Jim Duffalo came in for San Francisco to pitch the eighth and promptly handed back three runs to the Phils, saved only from further damage when Savage was thrown out at the plate. Down 10-4, the Giants had a wacky rally in the bottom of the inning when McCovey reached first on a strikeout, helping them to load the bases (Baldschun deciding to "unintentionally" walk Willie Mays, who finally showed up as a pinch-hitter) and plate three more runs thanks to singles from Harvey Kuenn and Chuck Hiller. But Dark let Matty Alou bat when he could've brought up his big brother to hit for him; Baldschun induced the littlest Alou to pop out to left and the Phils wriggled off the hook. 

After all that, the ninth inning was uneventful, and the Giants had their third consecutive loss. Final score: Phillies 10, Giants 7. 

IN Los Angelels, the Dodgers drew the New York Mets, still a "respectably bad" team at this point but now in the early throes of what would become a 17-game losing streak. This one was a tight little affair, barely over two hours in length (as opposed to the 3+ hours of lumbering baseball played 400 miles up the coast). Jim Gilliam doubled in Maury Wills to give the Dodgers a 1-0 lead in the third, but Joe Christopher singled home Richie Ashburn to tie the game in the fourth.
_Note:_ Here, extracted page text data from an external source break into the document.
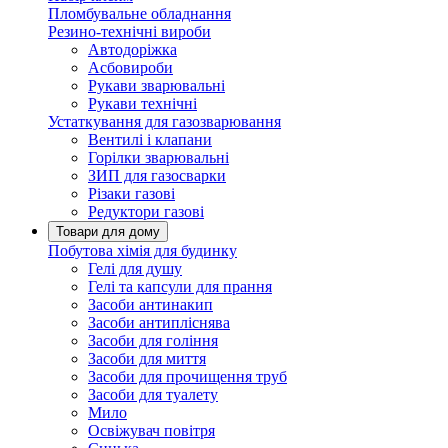
Пломбувальне обладнання
Резино-технічні вироби
Автодоріжка
Асбовироби
Рукави зварювальні
Рукави технічні
Устаткування для газозварювання
Вентилі і клапани
Горілки зварювальні
ЗИП для газосварки
Різаки газові
Редуктори газові
Товари для дому
Побутова хімія для будинку
Гелі для душу
Гелі та капсули для прання
Засоби антинакип
Засоби антипліснява
Засоби для гоління
Засоби для миття
Засоби для прочищення труб
Засоби для туалету
Мило
Освіжувач повітря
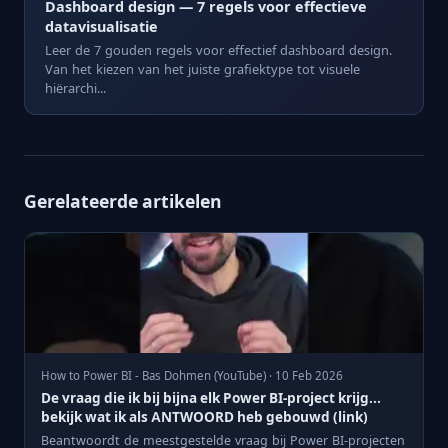
Dashboard design — 7 regels voor effectieve
datavisualisatie
Leer de 7 gouden regels voor effectief dashboard design.
Van het kiezen van het juiste grafiektype tot visuele
hiërarchi...
Gerelateerde artikelen
How to Power BI - Bas Dohmen (YouTube) · 10 Feb 2026
De vraag die ik bij bijna elk Power BI-project krijg...
bekijk wat ik als ANTWOORD heb gebouwd (link)
Beantwoordt de meestgestelde vraag bij Power BI-projecten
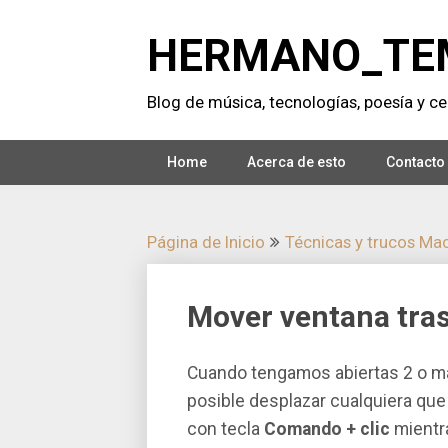
Saltar
al
HERMANO_TE
contenido
Blog de música, tecnologí­as, poesí­a y cer
Home
Acerca de esto
Contacto
Página de Inicio
Técnicas y trucos Ma
Mover ventana tras
Cuando tengamos abiertas 2 o má
posible desplazar cualquiera que 
con tecla
Comando + clic
mientra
It remained that way until the bottom of the eighth, when the Dodgers loaded the bases with no outs against their ex-teammate Roger Craig and brought home a couple of runs, the first on a deep fly by Ron Fairly that Mets' left fielder Frank Thomas caught at the low fence--deep enough to let Willie Davis take third...and thus allowing Willie to score when the Mets muffed a chance to turn a double play on a grounder by Frank Howard (shortstop Elio Chacon dropped the ball as he tried to throw to first). 

Don Drysdale gave up just his fourth hit in the ninth--a blooper from Chacon--but Wills and Gilliam converted Joe Christopher's grounder into a game-ending double play, bringing the Mets' soon-to-be-legendary losing streak up to three. (There was a long, long way to go...) Final score: Dodgers 3, Mets 1.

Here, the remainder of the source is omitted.